▶ **GIVEN ENTRIES**:
# # #

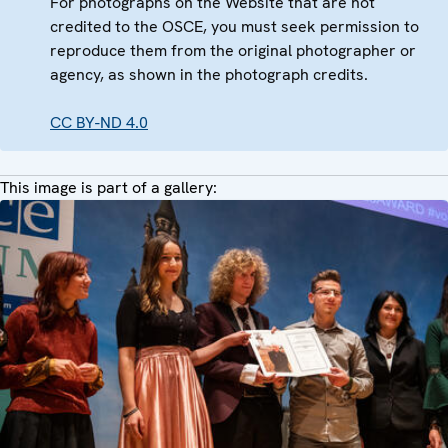
For photographs on the Website that are not
credited to the OSCE, you must seek permission to
reproduce them from the original photographer or
agency, as shown in the photograph credits.
CC BY-ND 4.0
This image is part of a gallery:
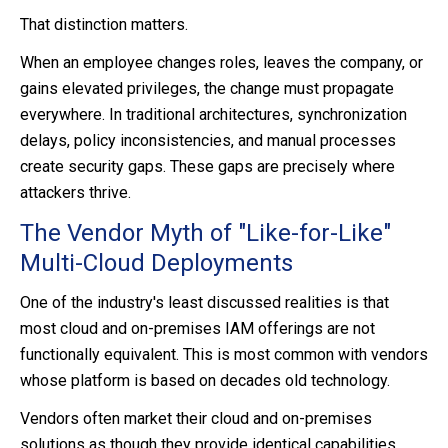
That distinction matters.
When an employee changes roles, leaves the company, or
gains elevated privileges, the change must propagate
everywhere. In traditional architectures, synchronization
delays, policy inconsistencies, and manual processes
create security gaps. These gaps are precisely where
attackers thrive.
The Vendor Myth of "Like-for-Like"
Multi-Cloud Deployments
One of the industry's least discussed realities is that
most cloud and on-premises IAM offerings are not
functionally equivalent. This is most common with vendors
whose platform is based on decades old technology.
Vendors often market their cloud and on-premises
solutions as though they provide identical capabilities.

# # #

Apart from the pictures, restate all of the listing above exactly.

▶ **SOLUTION TO THE PROBLEM**:
For photographs on the Website that are not
credited to the OSCE, you must seek permission to
reproduce them from the original photographer or
agency, as shown in the photograph credits.
CC BY-ND 4.0
This image is part of a gallery:
That distinction matters.
When an employee changes roles, leaves the company, or
gains elevated privileges, the change must propagate
everywhere. In traditional architectures, synchronization
delays, policy inconsistencies, and manual processes
create security gaps. These gaps are precisely where
attackers thrive.
The Vendor Myth of "Like-for-Like"
Multi-Cloud Deployments
One of the industry's least discussed realities is that
most cloud and on-premises IAM offerings are not
functionally equivalent. This is most common with vendors
whose platform is based on decades old technology.
Vendors often market their cloud and on-premises
solutions as though they provide identical capabilities.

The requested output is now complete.